[Stored items]
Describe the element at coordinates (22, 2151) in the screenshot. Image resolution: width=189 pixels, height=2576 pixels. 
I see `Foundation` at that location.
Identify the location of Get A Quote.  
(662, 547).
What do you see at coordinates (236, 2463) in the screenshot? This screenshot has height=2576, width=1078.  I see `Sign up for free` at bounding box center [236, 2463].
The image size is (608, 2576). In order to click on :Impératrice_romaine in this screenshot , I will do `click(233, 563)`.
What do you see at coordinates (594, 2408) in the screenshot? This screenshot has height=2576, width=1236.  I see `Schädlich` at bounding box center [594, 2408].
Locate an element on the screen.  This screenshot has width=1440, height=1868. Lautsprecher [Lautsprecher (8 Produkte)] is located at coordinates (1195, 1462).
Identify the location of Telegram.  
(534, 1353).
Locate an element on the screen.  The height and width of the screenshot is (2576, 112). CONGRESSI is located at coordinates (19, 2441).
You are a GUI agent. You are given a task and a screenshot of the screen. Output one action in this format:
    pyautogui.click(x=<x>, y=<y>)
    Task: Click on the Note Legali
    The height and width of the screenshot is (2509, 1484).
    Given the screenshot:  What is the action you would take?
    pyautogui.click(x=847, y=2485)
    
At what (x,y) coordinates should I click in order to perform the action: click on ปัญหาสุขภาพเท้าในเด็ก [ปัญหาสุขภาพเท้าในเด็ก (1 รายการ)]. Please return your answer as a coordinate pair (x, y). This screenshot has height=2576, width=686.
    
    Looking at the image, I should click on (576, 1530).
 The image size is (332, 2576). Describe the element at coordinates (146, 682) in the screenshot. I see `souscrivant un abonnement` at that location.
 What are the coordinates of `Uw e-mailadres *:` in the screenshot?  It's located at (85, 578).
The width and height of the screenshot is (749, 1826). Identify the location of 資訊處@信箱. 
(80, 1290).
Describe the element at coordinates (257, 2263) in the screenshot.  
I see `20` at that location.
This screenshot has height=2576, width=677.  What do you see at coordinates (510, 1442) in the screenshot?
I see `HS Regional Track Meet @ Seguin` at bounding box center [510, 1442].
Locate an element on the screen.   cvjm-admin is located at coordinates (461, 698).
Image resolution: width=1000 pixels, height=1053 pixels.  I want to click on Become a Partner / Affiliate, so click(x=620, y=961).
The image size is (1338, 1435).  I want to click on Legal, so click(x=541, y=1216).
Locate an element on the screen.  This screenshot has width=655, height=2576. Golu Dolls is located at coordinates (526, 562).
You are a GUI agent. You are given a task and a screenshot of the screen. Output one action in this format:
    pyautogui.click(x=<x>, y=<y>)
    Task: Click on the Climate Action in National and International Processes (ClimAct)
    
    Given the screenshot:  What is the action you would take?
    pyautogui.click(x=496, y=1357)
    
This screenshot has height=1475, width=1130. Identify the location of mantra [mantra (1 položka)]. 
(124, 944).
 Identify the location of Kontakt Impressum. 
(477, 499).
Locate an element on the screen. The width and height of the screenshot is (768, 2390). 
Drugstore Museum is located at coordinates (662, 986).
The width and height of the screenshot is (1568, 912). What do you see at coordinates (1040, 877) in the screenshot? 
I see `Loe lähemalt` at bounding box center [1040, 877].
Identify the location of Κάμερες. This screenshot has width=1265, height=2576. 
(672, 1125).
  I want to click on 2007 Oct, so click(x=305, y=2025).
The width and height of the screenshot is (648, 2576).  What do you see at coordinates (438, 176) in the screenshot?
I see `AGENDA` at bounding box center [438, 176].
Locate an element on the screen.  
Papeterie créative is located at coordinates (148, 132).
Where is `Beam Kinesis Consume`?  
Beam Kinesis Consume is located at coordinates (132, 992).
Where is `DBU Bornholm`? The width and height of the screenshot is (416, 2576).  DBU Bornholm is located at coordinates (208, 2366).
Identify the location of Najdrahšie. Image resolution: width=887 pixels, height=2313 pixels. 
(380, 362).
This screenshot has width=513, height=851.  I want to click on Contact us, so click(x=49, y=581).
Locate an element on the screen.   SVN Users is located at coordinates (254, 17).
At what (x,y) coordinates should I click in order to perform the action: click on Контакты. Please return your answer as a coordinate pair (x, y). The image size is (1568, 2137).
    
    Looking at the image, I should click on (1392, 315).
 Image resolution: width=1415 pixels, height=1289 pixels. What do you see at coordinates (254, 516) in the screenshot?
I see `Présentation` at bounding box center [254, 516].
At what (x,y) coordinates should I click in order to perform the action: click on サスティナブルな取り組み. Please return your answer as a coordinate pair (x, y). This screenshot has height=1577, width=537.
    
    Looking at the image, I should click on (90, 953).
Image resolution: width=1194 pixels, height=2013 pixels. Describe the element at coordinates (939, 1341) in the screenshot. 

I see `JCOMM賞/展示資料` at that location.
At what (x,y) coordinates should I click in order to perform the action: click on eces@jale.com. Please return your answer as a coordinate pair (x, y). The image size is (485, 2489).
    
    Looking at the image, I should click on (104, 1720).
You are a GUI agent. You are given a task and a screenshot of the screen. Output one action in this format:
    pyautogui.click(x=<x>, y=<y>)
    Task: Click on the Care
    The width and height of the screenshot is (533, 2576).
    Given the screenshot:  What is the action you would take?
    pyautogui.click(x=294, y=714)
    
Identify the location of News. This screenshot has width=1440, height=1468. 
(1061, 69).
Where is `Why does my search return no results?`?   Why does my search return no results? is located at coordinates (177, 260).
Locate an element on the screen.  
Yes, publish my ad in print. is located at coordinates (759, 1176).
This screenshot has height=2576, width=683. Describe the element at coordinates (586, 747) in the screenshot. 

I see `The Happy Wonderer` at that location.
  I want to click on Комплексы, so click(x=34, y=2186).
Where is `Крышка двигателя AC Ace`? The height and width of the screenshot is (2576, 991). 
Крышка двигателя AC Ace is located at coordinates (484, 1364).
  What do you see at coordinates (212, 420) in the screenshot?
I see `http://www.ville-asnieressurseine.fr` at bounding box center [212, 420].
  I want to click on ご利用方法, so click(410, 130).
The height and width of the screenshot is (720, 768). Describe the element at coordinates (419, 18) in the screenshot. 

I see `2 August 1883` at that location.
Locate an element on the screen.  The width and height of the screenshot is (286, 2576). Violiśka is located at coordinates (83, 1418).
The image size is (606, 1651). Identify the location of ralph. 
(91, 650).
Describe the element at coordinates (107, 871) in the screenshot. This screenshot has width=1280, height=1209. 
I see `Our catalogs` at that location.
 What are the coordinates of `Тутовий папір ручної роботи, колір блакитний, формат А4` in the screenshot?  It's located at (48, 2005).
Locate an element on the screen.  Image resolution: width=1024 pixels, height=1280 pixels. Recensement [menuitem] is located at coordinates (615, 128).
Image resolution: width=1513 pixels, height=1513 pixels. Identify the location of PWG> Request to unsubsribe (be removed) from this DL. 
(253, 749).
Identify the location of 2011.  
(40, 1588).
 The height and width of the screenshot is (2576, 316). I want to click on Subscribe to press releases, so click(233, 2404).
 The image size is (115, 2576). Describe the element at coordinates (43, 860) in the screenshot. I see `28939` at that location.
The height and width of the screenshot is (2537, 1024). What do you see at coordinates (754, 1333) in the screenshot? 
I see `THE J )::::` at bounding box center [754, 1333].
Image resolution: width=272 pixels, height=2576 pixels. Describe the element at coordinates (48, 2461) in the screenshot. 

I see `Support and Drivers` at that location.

What to work on
Having read the records above, reproduce each one exactly.

Answer
Describe the element at coordinates (22, 2151) in the screenshot. Image resolution: width=189 pixels, height=2576 pixels. 
I see `Foundation` at that location.
Identify the location of Get A Quote.  
(662, 547).
What do you see at coordinates (236, 2463) in the screenshot? This screenshot has height=2576, width=1078.  I see `Sign up for free` at bounding box center [236, 2463].
The image size is (608, 2576). In order to click on :Impératrice_romaine in this screenshot , I will do `click(233, 563)`.
What do you see at coordinates (594, 2408) in the screenshot? This screenshot has height=2576, width=1236.  I see `Schädlich` at bounding box center [594, 2408].
Locate an element on the screen.  This screenshot has width=1440, height=1868. Lautsprecher [Lautsprecher (8 Produkte)] is located at coordinates (1195, 1462).
Identify the location of Telegram.  
(534, 1353).
Locate an element on the screen.  The height and width of the screenshot is (2576, 112). CONGRESSI is located at coordinates (19, 2441).
You are a GUI agent. You are given a task and a screenshot of the screen. Output one action in this format:
    pyautogui.click(x=<x>, y=<y>)
    Task: Click on the Note Legali
    The height and width of the screenshot is (2509, 1484).
    Given the screenshot:  What is the action you would take?
    pyautogui.click(x=847, y=2485)
    
At what (x,y) coordinates should I click in order to perform the action: click on ปัญหาสุขภาพเท้าในเด็ก [ปัญหาสุขภาพเท้าในเด็ก (1 รายการ)]. Please return your answer as a coordinate pair (x, y). This screenshot has height=2576, width=686.
    
    Looking at the image, I should click on (576, 1530).
 The image size is (332, 2576). Describe the element at coordinates (146, 682) in the screenshot. I see `souscrivant un abonnement` at that location.
 What are the coordinates of `Uw e-mailadres *:` in the screenshot?  It's located at (85, 578).
The width and height of the screenshot is (749, 1826). Identify the location of 資訊處@信箱. 
(80, 1290).
Describe the element at coordinates (257, 2263) in the screenshot.  
I see `20` at that location.
This screenshot has height=2576, width=677.  What do you see at coordinates (510, 1442) in the screenshot?
I see `HS Regional Track Meet @ Seguin` at bounding box center [510, 1442].
Locate an element on the screen.   cvjm-admin is located at coordinates (461, 698).
Image resolution: width=1000 pixels, height=1053 pixels.  I want to click on Become a Partner / Affiliate, so click(x=620, y=961).
The image size is (1338, 1435).  I want to click on Legal, so click(x=541, y=1216).
Locate an element on the screen.  This screenshot has width=655, height=2576. Golu Dolls is located at coordinates (526, 562).
You are a GUI agent. You are given a task and a screenshot of the screen. Output one action in this format:
    pyautogui.click(x=<x>, y=<y>)
    Task: Click on the Climate Action in National and International Processes (ClimAct)
    
    Given the screenshot:  What is the action you would take?
    pyautogui.click(x=496, y=1357)
    
This screenshot has height=1475, width=1130. Identify the location of mantra [mantra (1 položka)]. 
(124, 944).
 Identify the location of Kontakt Impressum. 
(477, 499).
Locate an element on the screen. The width and height of the screenshot is (768, 2390). 
Drugstore Museum is located at coordinates (662, 986).
The width and height of the screenshot is (1568, 912). What do you see at coordinates (1040, 877) in the screenshot? 
I see `Loe lähemalt` at bounding box center [1040, 877].
Identify the location of Κάμερες. This screenshot has width=1265, height=2576. 
(672, 1125).
  I want to click on 2007 Oct, so click(x=305, y=2025).
The width and height of the screenshot is (648, 2576).  What do you see at coordinates (438, 176) in the screenshot?
I see `AGENDA` at bounding box center [438, 176].
Locate an element on the screen.  
Papeterie créative is located at coordinates (148, 132).
Where is `Beam Kinesis Consume`?  
Beam Kinesis Consume is located at coordinates (132, 992).
Where is `DBU Bornholm`? The width and height of the screenshot is (416, 2576).  DBU Bornholm is located at coordinates (208, 2366).
Identify the location of Najdrahšie. Image resolution: width=887 pixels, height=2313 pixels. 
(380, 362).
This screenshot has width=513, height=851.  I want to click on Contact us, so click(x=49, y=581).
Locate an element on the screen.   SVN Users is located at coordinates (254, 17).
At what (x,y) coordinates should I click in order to perform the action: click on Контакты. Please return your answer as a coordinate pair (x, y). The image size is (1568, 2137).
    
    Looking at the image, I should click on (1392, 315).
 Image resolution: width=1415 pixels, height=1289 pixels. What do you see at coordinates (254, 516) in the screenshot?
I see `Présentation` at bounding box center [254, 516].
At what (x,y) coordinates should I click in order to perform the action: click on サスティナブルな取り組み. Please return your answer as a coordinate pair (x, y). This screenshot has height=1577, width=537.
    
    Looking at the image, I should click on (90, 953).
Image resolution: width=1194 pixels, height=2013 pixels. Describe the element at coordinates (939, 1341) in the screenshot. 

I see `JCOMM賞/展示資料` at that location.
At what (x,y) coordinates should I click in order to perform the action: click on eces@jale.com. Please return your answer as a coordinate pair (x, y). The image size is (485, 2489).
    
    Looking at the image, I should click on (104, 1720).
You are a GUI agent. You are given a task and a screenshot of the screen. Output one action in this format:
    pyautogui.click(x=<x>, y=<y>)
    Task: Click on the Care
    The width and height of the screenshot is (533, 2576).
    Given the screenshot:  What is the action you would take?
    pyautogui.click(x=294, y=714)
    
Identify the location of News. This screenshot has width=1440, height=1468. 
(1061, 69).
Where is `Why does my search return no results?`?   Why does my search return no results? is located at coordinates (177, 260).
Locate an element on the screen.  
Yes, publish my ad in print. is located at coordinates (759, 1176).
This screenshot has height=2576, width=683. Describe the element at coordinates (586, 747) in the screenshot. 

I see `The Happy Wonderer` at that location.
  I want to click on Комплексы, so click(x=34, y=2186).
Where is `Крышка двигателя AC Ace`? The height and width of the screenshot is (2576, 991). 
Крышка двигателя AC Ace is located at coordinates (484, 1364).
  What do you see at coordinates (212, 420) in the screenshot?
I see `http://www.ville-asnieressurseine.fr` at bounding box center [212, 420].
  I want to click on ご利用方法, so click(410, 130).
The height and width of the screenshot is (720, 768). Describe the element at coordinates (419, 18) in the screenshot. 

I see `2 August 1883` at that location.
Locate an element on the screen.  The width and height of the screenshot is (286, 2576). Violiśka is located at coordinates (83, 1418).
The image size is (606, 1651). Identify the location of ralph. 
(91, 650).
Describe the element at coordinates (107, 871) in the screenshot. This screenshot has width=1280, height=1209. 
I see `Our catalogs` at that location.
 What are the coordinates of `Тутовий папір ручної роботи, колір блакитний, формат А4` in the screenshot?  It's located at (48, 2005).
Locate an element on the screen.  Image resolution: width=1024 pixels, height=1280 pixels. Recensement [menuitem] is located at coordinates (615, 128).
Image resolution: width=1513 pixels, height=1513 pixels. Identify the location of PWG> Request to unsubsribe (be removed) from this DL. 
(253, 749).
Identify the location of 2011.  
(40, 1588).
 The height and width of the screenshot is (2576, 316). I want to click on Subscribe to press releases, so click(233, 2404).
 The image size is (115, 2576). Describe the element at coordinates (43, 860) in the screenshot. I see `28939` at that location.
The height and width of the screenshot is (2537, 1024). What do you see at coordinates (754, 1333) in the screenshot? 
I see `THE J )::::` at bounding box center [754, 1333].
Image resolution: width=272 pixels, height=2576 pixels. Describe the element at coordinates (48, 2461) in the screenshot. 

I see `Support and Drivers` at that location.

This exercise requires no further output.